Looking at his land in Westerly, Rhode Island, Anthony Palazzolo sees prime oceanside real estate. The state's Coastal Resources Management Council sees a wildlife refuge.

Palazzolo's case before the U.S. Supreme Court is not about which vision will prevail. The CRMC has made it clear that it will never allow him to build on the site's 18 acres of wetlands, which provide "refuge and feeding areas for larval and juvenile finfish and shellfish and for migratory fowl and wading birds."

Palazzolo is not challenging the CRMC's authority to stop him from developing his land. He is simply asking to be compensated for the imposition.

Under the Fifth Amendment's Takings Clause, which applies to the states by way of the 14th Amendment, the government may not take private property "for public use" without paying "just compensation." The Supreme Court has held that takings can occur through regulation as well as outright confiscation.

Palazzolo estimates that his property would be worth about $3.1 million if he were allowed to build the 74 homes he had planned. The state reckons that the one home the CRMC will let him build, on a small, dry part of the site, would be worth about $200,000. In other words, Palazzolo has lost something like 94 percent of the property's value.

The state argues that as long as the land retains any value at all, Palazzolo does not deserve compensation because no taking has occurred. In any case, it says, Palazzolo shouldn't be allowed to seek compensation because the state's wetland regulations were already in place when he acquired the property.

Actually, Palazzolo has been trying to develop the site for four decades, encountering one bureaucratic obstacle after another. Until 1978, however, the land's official owner was Shore Gardens Inc., a corporation of which Palazzolo was the sole shareholder.

In 1978 Palazzolo let the corporation lapse, and he became the legal as well as the de facto owner of the land. But by then, the state legislature had created the CMRC, which in 1977 issued regulations prohibiting the filling of coastal wetlands without special permission.

Therefore, according to the state, Palazzolo was "on notice" when legal ownership of the land passed to him that he wouldn't be able to do much of anything with it. Control of the land had already been seized from Shore Gardens, which could not pursue a takings claim because it no longer existed.

This will be a pretty neat trick if the Supreme Court lets Rhode Island get away with it. When Shore Gardens bought the property in 1959, there was no reason to think it would not be able to fill in the wetlands and build on them; that's what developers in the area had been doing for years. "Exactly what has become of those development rights today?" Palazzolo's attorneys ask in their Supreme Court brief.
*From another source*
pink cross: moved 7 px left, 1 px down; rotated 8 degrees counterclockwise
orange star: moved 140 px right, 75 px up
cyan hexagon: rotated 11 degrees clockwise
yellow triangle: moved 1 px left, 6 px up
Well, Shore Gardens has gone the way of lapsed corporations, so it can't have them. Palazzolo knows he doesn't have them. Wait–here they are! They have magically reappeared, inside the clenched fist of the Coastal Resources Management Council.

"The inescapable conclusion," write Palazzolo's attorneys, "must be that Rhode Island is the de facto possessor of the development rights, for which it has paid nothing. If the promise of the Takings Clause is to retain meaning, then the doctrinal anomaly that permits the state to acquire a substantial interest in real property without cost must be questioned."
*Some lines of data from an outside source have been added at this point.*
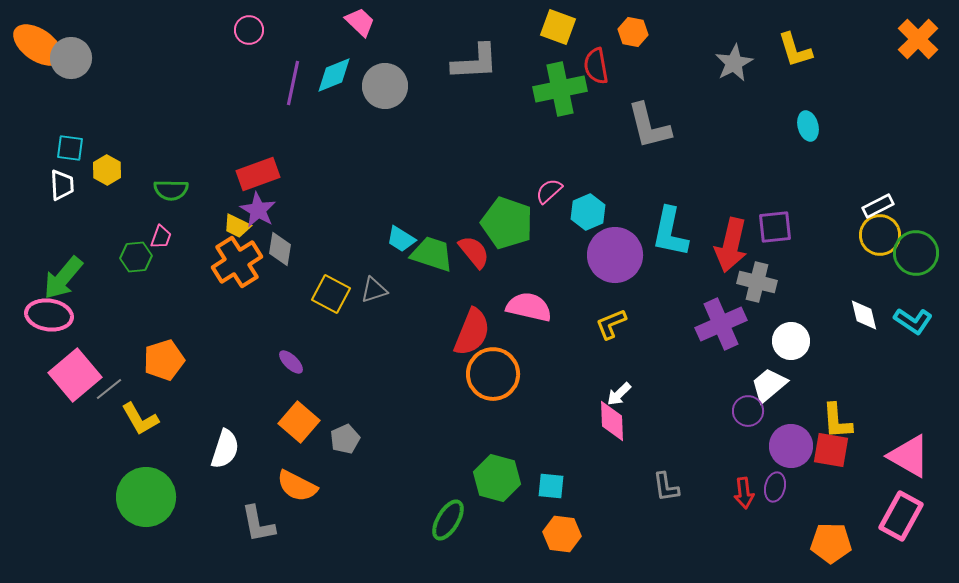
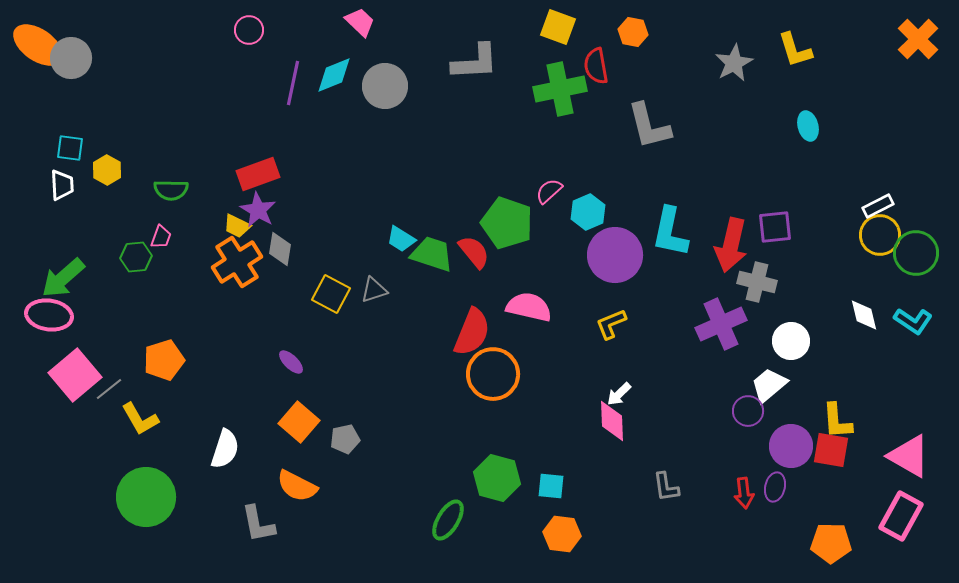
green arrow at (63, 278): rotated 9 degrees clockwise
gray pentagon at (345, 439): rotated 12 degrees clockwise
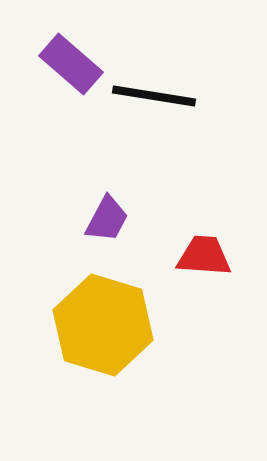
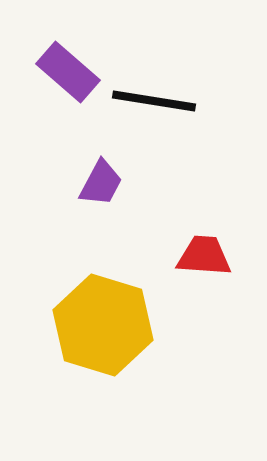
purple rectangle: moved 3 px left, 8 px down
black line: moved 5 px down
purple trapezoid: moved 6 px left, 36 px up
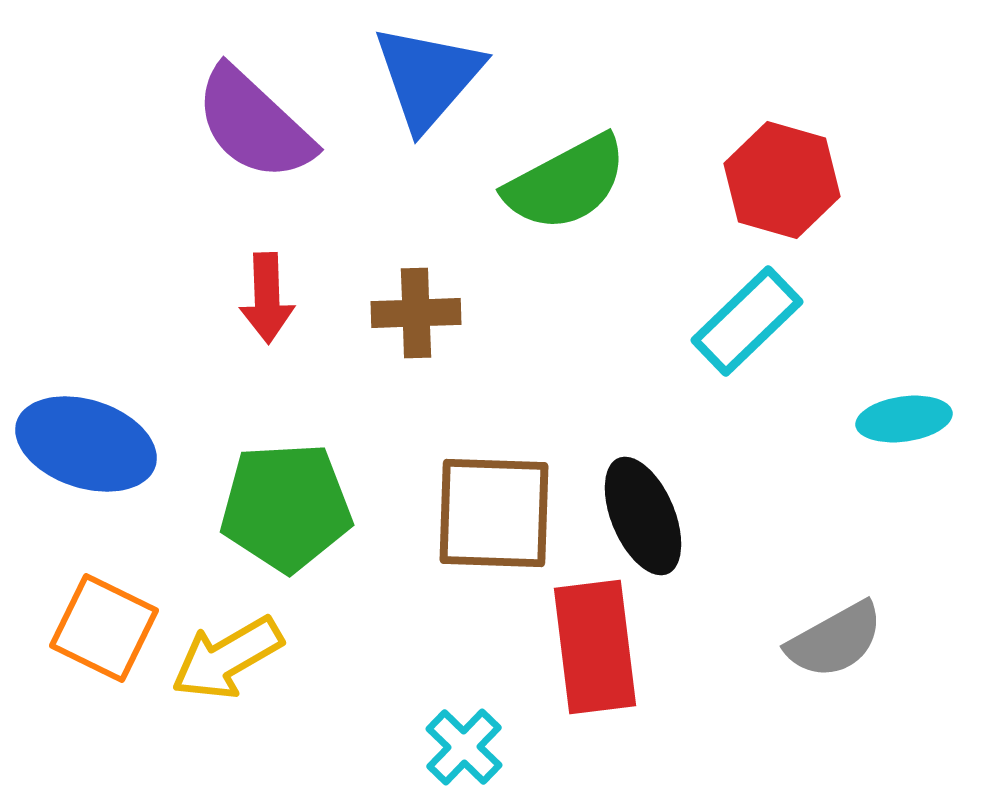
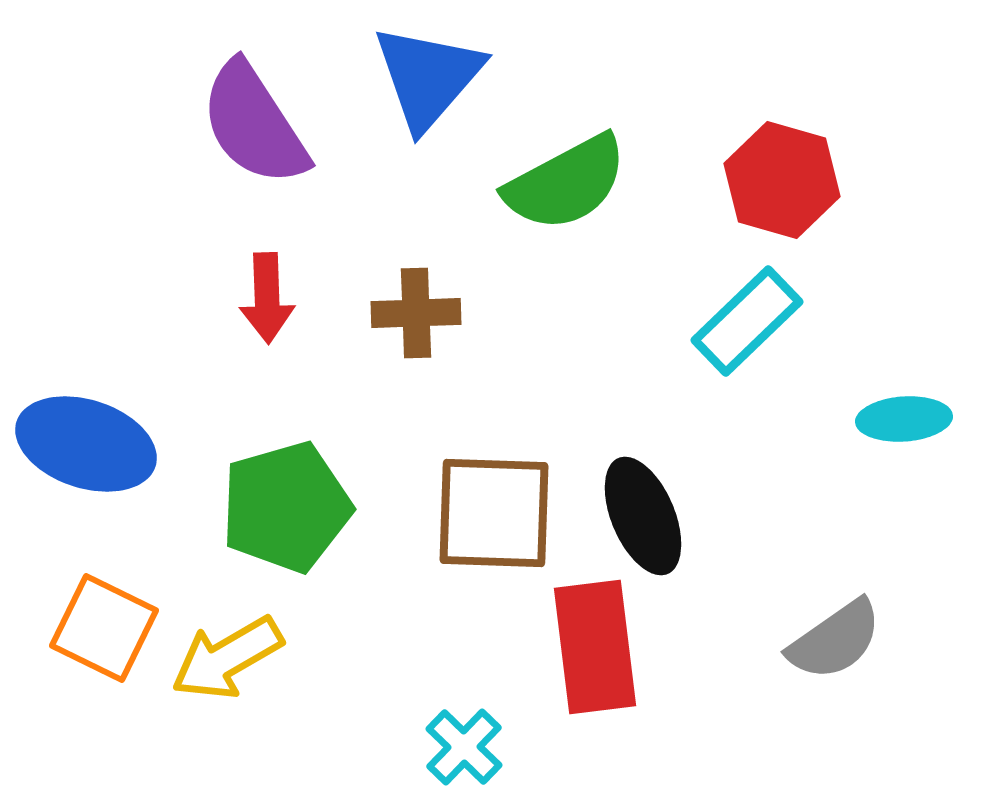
purple semicircle: rotated 14 degrees clockwise
cyan ellipse: rotated 4 degrees clockwise
green pentagon: rotated 13 degrees counterclockwise
gray semicircle: rotated 6 degrees counterclockwise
As the Supreme Court explained in 1960, the Takings Clause is "designed to bar Government from forcing some people alone to bear public burdens which, in all fairness and justice, should be borne by the public as a whole." This means that if Rhode Island wants to use Palazzolo's property for a wildlife refuge, it ought to pay him, passing the cost on to the public in whose name it is acting.

That idea worries Rhode Island Attorney General Sheldon Whitehouse. "If the Supreme Court accepted the extreme position," he told The New York Times, "one could arguably have a situation in which, in fairly short order, taxpayers would have to buy property in order to protect it from development."

Horrifying as that situation may sound to Whitehouse, it is exactly what respect for property rights requires. If taxpayers are not willing to cover the cost of "protecting" land, why should Anthony Palazzolo get stuck with the bill?